June 14, 2011

Open Letter to Legislators and Government Leaders in Education

To Whom It May Concern:


Naturally, the state of education rests somewhat precariously upon the state of the economy; despite this, I view our current dilemma as a massive opportunity to finally fix what is broken in our instructional and assessment practice. Decisions regarding staff and program cuts test the true ethical priorities of our schools, districts, and our state and national leaders, too. No Child Left Behind certainly established a clear priority of rigorous education accessible to all students across all race, gender, cultural, social, and economic lines. This essential equity lies at the heart of the law’s mission; however, the proficiency targets laid out for all the various student subgroups run contrary to this cornerstone of fairness. In fact, California’s system for measuring adequate yearly progress actually discriminates against English language learners and the schools that serve them – setting both up to perpetually fail.

The California English Language Development Test assigns each student to one of five different levels of English fluency, and the highest such level approximates a 9th-grade proficiency. However, our state relies heavily on a school’s proficiency rate on the California High School Exit Exam (CAHSEE) to measure the school’s annual progress. This test is administered to all 10th graders for the first time in March, after about 1 ½ years of high school instruction. This practice creates an egregious paradox that violates the rights of English learner students to equitable educational opportunities. Many of these students cannot start their high school career in 9th grade English, as their lower results on the CELDT rightfully place them in ELD classes. Even at the quick rate of a level a semester, a freshman who begins his/her high school career at the lowest level of ELD will need until the midpoint of his/her junior year before s/he has the skills necessary to pass the English portion of the CAHSEE. Any school that enrolls these language learners in appropriate ELD programs according to the state’s own ELD test will never meet the state and federal goals for English learners and will never show adequate yearly progress. This amounts to institutional discrimination against students who are not born speaking English.

I advocate that California pursue a growth model for measuring the progress of this student subgroup. Growth models have been piloted by the U.S. Department of Education since 2005 for kindergarten through eighth grades. Tennessee’s pilot – the first to be approved –would have enabled forty-seven additional schools to be recognized as progressing adequately in 2005 using either three-year averages or extrapolations of future test scores. I propose a growth model that measures the work of California’s schools that serve English learners by the percentage of English learners who can pass the CAHSEE – showing a basic, not a proficient level of fluency – by the end of their senior year. To offset the lowering of the academic standards from proficiency to basic competence, the target can be raised above 100%. A school should be able to develop English skills so that all non-native speakers demonstrate at least basic fluency before they earn a diploma.

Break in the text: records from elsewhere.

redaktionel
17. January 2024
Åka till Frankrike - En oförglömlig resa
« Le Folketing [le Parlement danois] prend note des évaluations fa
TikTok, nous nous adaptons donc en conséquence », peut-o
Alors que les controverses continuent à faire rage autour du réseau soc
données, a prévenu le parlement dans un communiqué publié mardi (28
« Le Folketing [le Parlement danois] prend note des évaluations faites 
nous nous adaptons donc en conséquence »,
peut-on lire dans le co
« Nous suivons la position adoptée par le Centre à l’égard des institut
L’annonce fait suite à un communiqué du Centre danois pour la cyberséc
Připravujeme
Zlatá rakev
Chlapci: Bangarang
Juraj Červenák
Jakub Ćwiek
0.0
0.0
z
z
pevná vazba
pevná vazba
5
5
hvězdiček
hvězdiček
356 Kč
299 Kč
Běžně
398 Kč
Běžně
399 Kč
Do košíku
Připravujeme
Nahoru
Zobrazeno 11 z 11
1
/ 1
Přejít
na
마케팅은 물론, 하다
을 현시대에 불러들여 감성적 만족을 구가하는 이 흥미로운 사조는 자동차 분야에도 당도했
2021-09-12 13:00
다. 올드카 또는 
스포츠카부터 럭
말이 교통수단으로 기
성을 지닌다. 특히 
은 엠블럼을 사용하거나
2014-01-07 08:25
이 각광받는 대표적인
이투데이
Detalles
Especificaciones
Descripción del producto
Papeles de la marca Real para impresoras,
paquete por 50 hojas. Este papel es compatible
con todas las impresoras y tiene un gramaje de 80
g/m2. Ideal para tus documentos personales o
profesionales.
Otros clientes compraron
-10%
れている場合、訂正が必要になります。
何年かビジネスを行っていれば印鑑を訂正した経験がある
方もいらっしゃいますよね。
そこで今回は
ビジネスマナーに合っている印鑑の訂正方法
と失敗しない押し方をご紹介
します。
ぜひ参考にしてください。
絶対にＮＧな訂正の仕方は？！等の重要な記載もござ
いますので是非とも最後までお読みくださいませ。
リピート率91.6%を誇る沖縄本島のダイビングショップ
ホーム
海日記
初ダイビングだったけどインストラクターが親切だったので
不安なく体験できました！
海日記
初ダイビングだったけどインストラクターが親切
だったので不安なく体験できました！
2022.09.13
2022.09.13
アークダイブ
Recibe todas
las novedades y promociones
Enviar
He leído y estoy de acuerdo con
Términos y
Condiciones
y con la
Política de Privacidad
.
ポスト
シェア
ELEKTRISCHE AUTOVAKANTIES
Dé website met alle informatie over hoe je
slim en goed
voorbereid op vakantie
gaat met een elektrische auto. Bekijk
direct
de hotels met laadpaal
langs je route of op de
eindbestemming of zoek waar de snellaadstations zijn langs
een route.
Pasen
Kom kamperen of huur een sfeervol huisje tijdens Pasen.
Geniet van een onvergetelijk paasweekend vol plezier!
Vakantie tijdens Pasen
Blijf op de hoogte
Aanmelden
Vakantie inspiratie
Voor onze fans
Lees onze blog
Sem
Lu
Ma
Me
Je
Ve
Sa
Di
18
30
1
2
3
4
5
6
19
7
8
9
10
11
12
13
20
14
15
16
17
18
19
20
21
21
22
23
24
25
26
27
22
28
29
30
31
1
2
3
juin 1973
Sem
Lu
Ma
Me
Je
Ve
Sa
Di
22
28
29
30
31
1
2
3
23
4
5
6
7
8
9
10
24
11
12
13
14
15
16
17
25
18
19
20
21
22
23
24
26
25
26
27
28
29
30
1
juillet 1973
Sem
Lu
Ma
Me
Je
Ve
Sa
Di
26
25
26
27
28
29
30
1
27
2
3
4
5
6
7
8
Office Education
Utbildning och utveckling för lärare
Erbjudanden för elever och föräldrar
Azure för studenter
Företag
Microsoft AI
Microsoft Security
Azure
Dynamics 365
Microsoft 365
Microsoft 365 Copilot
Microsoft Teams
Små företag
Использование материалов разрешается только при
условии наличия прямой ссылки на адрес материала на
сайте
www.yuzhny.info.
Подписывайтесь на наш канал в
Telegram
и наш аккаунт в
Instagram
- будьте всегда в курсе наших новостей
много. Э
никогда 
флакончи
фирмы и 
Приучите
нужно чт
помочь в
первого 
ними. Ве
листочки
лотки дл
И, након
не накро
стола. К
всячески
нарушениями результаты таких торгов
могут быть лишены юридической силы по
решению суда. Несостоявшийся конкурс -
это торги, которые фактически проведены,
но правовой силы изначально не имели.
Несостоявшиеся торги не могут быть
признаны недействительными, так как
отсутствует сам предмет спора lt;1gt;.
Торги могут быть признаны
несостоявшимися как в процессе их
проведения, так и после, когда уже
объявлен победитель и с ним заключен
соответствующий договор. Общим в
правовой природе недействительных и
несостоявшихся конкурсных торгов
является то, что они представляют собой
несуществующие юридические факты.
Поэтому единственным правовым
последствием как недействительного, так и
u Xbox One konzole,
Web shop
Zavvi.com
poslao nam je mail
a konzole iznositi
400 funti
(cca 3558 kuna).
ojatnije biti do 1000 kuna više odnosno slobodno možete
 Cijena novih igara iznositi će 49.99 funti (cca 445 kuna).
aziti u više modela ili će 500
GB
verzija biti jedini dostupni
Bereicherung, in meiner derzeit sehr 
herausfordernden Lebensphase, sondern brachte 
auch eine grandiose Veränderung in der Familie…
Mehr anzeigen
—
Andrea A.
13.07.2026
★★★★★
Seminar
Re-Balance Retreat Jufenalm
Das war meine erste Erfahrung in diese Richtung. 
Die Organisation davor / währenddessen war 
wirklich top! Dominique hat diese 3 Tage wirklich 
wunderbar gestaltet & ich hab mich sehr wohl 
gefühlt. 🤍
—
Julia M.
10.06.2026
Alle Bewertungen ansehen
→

This progress could be calculated by comparing the number of English Learners who do not pass the CAHSEE in 10th grade to the total number of such students who pass the CAHSEE over the following two years during non-traditional test administrations. The latter number should be equal to or greater than the former. Data from my own school illustrates the calculations. It is important that the percentage exceed one hundred percent because, in the middle of this two-year testing cycle, a new batch of students who need remediation is added. One would hope that, in November 2010 for instance, those who pass the CAHSEE include students who failed the exam the previous March. I would support a target as high as 125 or 150 percent to ensure that schools never focus entirely on one graduating class while neglecting the other. Furthermore, the benchmark, by default, must be basic English competence rather than proficiency because the CAHSEE isn’t administered to students after they initially pass it. Students who pass the exam as juniors may well reach proficiency before they graduate, but we cannot afford additional test administrations. Again, the over-100-percent target would be the trade-off for lowering the performance standard and lengthening the time frame.

When a government mandated test places a 9th grader in a class that is two or more levels below 10th grade English, it is categorically unjust for the same government to punish schools when its teachers and students cannot make up that deficit. It becomes a mandate that students learn at radically different paces, and those with the greatest linguistic challenges must accelerate their learning the most. The growth model will allow California to provide a far more equitable opportunity for these students. Instead of charging ELLs with a Sisyphian task, we can empower them to be equal contributors towards a school’s progress and success.

I hope you will encourage your colleagues to institute this assessment model in the very near future, especially as the re-authorization of the Elementary and Secondary Education Act is under consideration in Washington. Please don’t hesitate to contact me if you have questions, concerns, or a need for support. I’m happy to assist with this effort in any way I can.

Thank you very much for your time and consideration.